I’ll have to do something similar to the song I cover — though exactly what remains to be seen. So many of his tunes are instantly texturally identifiable. In the era of recorded music, we have often come to think of one specific recording of a song as being “the song.” Is it? Legally, it’s not. Though it might seem unjust, I don’t think one can copyright sounds, a groove and a mix — though sometimes that’s what draws us into a recording. Anyway, I’ll have to somehow subvert that identification — as he did, but in some other musical way.
A writer at Pitchfork critically said I’d collaborate for a bag of Doritos. I do love it, and the results are sometimes surprising, sometimes creatively successful and sometimes even popular (“Lazy” was a huge hit everywhere except the US).
Beyond the reward of the bag of Doritos, why collaborate at all? One could conceivably make more money not sharing the profits — if there are any — so why collaborate if one doesn’t have to? If one can write alone, why reach out? (Some of the most financially successful songs I’ve ever written were not collaborations, for example.) And besides, isn’t it risky? Suppose you don’t get along? Suppose the other person decides to take the thing in some ugly direction?
Well, as I said earlier, one big reason is to restrict one’s own freedom in the writing process. There’s a joy and relief in being limited, restrained. For starters, to let someone else make half the decisions, or some big part of them, absolves one of the need to explore endless musical possibilities. The result is fewer agonizing decisions in the writing process, and sometimes, faster results.
Another reason to risk it is that others often have ideas outside and beyond what one would come up with oneself. To have one’s work responded to by another mind, or to have to stretch one’s own creative muscles to accommodate someone else’s muse, is a satisfying exercise. It gets us outside of our self-created boxes. When it works, the surprising result produces some kind of endorphin equivalent that is a kind of creative high. Collaborators sometimes rein in one’s more obnoxious tendencies too, which is yet another plus.
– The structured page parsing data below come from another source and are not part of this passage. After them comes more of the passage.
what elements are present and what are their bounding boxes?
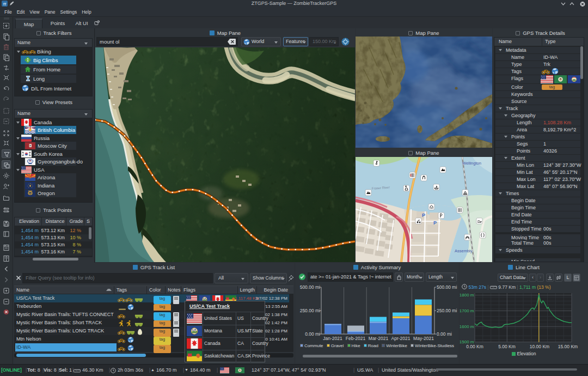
svg-text:0.00 mi: 0.00 mi (305, 331, 320, 337)
svg-text:Wellington: Wellington (462, 161, 481, 166)
svg-text:10.00 Km: 10.00 Km (530, 344, 549, 349)
svg-text:P: P (422, 213, 425, 218)
svg-text:Assembly: Assembly (455, 248, 473, 253)
svg-text:15.00 Km: 15.00 Km (558, 344, 578, 349)
svg-text:0.00 Km: 0.00 Km (466, 344, 483, 349)
svg-text:500.00 mi: 500.00 mi (300, 284, 320, 290)
svg-text:250.00 mi: 250.00 mi (437, 308, 457, 313)
svg-text:0.00 mi: 0.00 mi (437, 331, 452, 337)
svg-text:May-2021: May-2021 (413, 336, 434, 341)
svg-text:P: P (433, 220, 437, 226)
svg-text:Jan-2021: Jan-2021 (323, 336, 342, 341)
svg-text:1800 m: 1800 m (460, 293, 474, 298)
svg-text:Apr-2021: Apr-2021 (391, 336, 411, 341)
svg-text:Mar-2021: Mar-2021 (369, 336, 389, 341)
svg-text:500.00 mi: 500.00 mi (437, 284, 457, 290)
svg-text:1700 m: 1700 m (460, 308, 474, 313)
svg-text:Feb-2021: Feb-2021 (346, 336, 366, 341)
svg-text:5.00 Km: 5.00 Km (498, 344, 516, 349)
svg-text:1600 m: 1600 m (460, 324, 474, 329)
svg-text:250.00 mi: 250.00 mi (300, 308, 320, 313)
svg-text:ff: ff (3, 2, 7, 7)
svg-text:¢: ¢ (410, 173, 412, 177)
There are also some more market-oriented, pragmatic arguments for collaboration. If both collaborators are sort of well known, then there is a natural interest among the combined set of music fans. Part of the marketing has been done without having to do any corny PR. Even if the collaborators are not all that well known there is often some curiosity at what friction might result and what sparks might fly.
But one might also ask: Is writing ever NOT collaboration? Doesn’t one collaborate with oneself, in a sense? Don’t we access different aspects of ourselves, different characters and attitudes and then, when they’ve had their say, switch hats and take a more distanced and critical view — editing and structuring our other half’s outpourings? Isn’t the end product sort of the result of two sides collaborating? Surely I’m not the only one who does this?